Беннет задумался на секунду, потом рассмеялся:
– Действительно, абсурд! А мы и не замечали. Вы остроумный человек, мистер Фомин. – И пояснил: – Этот совет – орган самоуправления, мы должны приучать подопечных к демократии.
– Стоит ли тратить силы? У них осталось не так много времени, чтобы использовать ваши уроки.
– Стоит! – решительно сказал Беннет. – Демократия – самодостаточная ценность. А кстати, как вам лагерь?
– Если смотреть, ни о чем не задумываясь, – все вокруг замечательно, торжество гуманизма.
– А если задуматься?
– Ужас.
– Вы, русские, сентиментальный народ, – усмехнулся Беннет. – Хотя, когда попадаете в ситуацию, из которой нет выхода, кроме работы, работаете не хуже других. Но, мистер Фомин, вы дали совершенно точное определение происходящему здесь: торжество гуманизма!
– Повесьте этот лозунг на лагерном кладбище.
– Мы воздвигнем его на месте штаба, когда умрет последний подопечный и лагерь сровняют с землей… А ну-ка подумайте: если человечество уподобить единому организму, кем были наши подопечные полвека назад, когда начиналась Контрацептивная война?
Я пожал плечами:
– Ну, террористами уж точно были не все.
– Эти люди были раковой опухолью, – сказал Беннет, – которая стремительно разрасталась. А то, что одни клетки опухоли вели себя активней, другие спокойней, для организма не имело значения. – Он задумался, потом продолжил: – Аналогия, конечно, условная, сейчас генная медицина не позволяет опухолям даже начинать развитие. Но мы говорим о прошлом. Подумайте, подумайте, какими средствами располагали тогда цивилизованные страны? Терапия была уже бессильна. Ни уговорами, ни помощью мы не могли остановить размножение отсталых народов, а значит, и порождаемый им терроризм. Мы могли сделать хирургическую операцию – испепелить всю их многомиллиардную массу ядерным оружием. Но такая операция погубила бы нас самих, на Земле вообще никакой жизни не осталось бы. Вы согласны со мной?
– Согласен.
– Если вы помните, – продолжал Беннет, – у нас на Западе тогда раздавались голоса, призывавшие к христианскому непротивлению. Это означало, что мы должны были позволить нынешним подопечным, в то время кипевшим яростью и молодой силой, победить нас. Но раковая опухоль не может победить, мистер Фомин! Она может только убить организм, на котором паразитирует, и вместе с ним погибнуть сама. Или вы думаете, что, уничтожив цивилизованный миллиард и размножившись миллиардов до пятнадцати, эти люди благоденствовали бы на завоеванной ими Земле? С их-то средневековым сознанием, порождающим нетерпимость, лишающим их способности к научно-техническому прогрессу?

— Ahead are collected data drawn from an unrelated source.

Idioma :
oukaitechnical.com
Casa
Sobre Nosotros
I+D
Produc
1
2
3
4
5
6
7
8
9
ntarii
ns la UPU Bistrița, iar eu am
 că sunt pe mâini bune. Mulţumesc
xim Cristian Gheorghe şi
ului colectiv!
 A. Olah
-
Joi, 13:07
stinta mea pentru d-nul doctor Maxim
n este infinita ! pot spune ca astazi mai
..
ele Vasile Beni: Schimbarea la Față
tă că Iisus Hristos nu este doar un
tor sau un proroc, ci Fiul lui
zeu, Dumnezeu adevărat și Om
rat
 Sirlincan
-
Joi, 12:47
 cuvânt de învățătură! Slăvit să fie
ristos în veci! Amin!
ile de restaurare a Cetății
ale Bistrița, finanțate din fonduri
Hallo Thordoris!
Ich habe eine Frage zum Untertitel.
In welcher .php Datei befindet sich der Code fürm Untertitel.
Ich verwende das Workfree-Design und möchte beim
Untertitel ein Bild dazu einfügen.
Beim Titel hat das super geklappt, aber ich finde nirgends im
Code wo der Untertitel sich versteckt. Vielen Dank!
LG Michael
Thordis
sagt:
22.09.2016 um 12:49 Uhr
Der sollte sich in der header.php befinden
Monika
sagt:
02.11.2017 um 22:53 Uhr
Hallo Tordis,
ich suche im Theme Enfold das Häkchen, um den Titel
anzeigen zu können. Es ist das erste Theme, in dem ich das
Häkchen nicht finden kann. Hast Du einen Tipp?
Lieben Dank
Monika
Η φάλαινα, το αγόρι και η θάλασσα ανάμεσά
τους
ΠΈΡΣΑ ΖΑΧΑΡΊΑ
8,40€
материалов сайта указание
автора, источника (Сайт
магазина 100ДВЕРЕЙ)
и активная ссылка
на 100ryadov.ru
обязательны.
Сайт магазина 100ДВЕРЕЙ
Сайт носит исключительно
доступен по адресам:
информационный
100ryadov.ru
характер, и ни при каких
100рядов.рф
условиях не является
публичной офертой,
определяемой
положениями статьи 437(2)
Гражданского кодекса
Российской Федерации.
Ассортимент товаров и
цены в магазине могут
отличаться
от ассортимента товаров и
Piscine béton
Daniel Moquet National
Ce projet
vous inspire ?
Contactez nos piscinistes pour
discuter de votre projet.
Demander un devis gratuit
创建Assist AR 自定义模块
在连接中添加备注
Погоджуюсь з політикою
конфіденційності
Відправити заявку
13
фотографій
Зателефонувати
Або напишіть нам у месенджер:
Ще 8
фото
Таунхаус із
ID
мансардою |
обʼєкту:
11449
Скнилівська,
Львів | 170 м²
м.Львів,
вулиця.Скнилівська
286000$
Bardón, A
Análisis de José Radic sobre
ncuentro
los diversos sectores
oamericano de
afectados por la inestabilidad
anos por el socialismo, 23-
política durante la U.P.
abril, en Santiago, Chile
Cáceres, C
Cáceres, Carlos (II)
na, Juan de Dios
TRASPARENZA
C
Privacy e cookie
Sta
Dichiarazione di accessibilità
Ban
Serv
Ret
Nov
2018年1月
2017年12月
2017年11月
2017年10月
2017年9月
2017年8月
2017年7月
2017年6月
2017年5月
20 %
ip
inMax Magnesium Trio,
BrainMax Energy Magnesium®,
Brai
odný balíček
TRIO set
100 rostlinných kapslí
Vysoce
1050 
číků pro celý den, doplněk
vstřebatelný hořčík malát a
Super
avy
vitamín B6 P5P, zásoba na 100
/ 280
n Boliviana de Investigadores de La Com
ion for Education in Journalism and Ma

– Не думаю, чтобы они благоденствовали.
– Они истребили бы сами себя, мистер Фомин! Если бы мы тогда позволили им победить, ни одной из этих мумий, которые вызывают у вас такую жалость, – Беннет кивнул, указывая за стекло машины, – давным-давно не было бы в живых. Они все погибли бы молодыми, и погибли в мучениях – в междоусобных войнах, от болезней, наконец – просто от голода, потому что не смогли бы себя даже прокормить. Подумайте об этом, и вы по-другому посмотрите на комфортабельные лагерные больницы и даже на лагерные кладбища… Да, мистер Фомин, мы действительно исцелились от всепланетного рака гуманнейшим способом. Мы только остановили размножение раковых клеток. И это было наилучшим решением для всех, в том числе и для них самих.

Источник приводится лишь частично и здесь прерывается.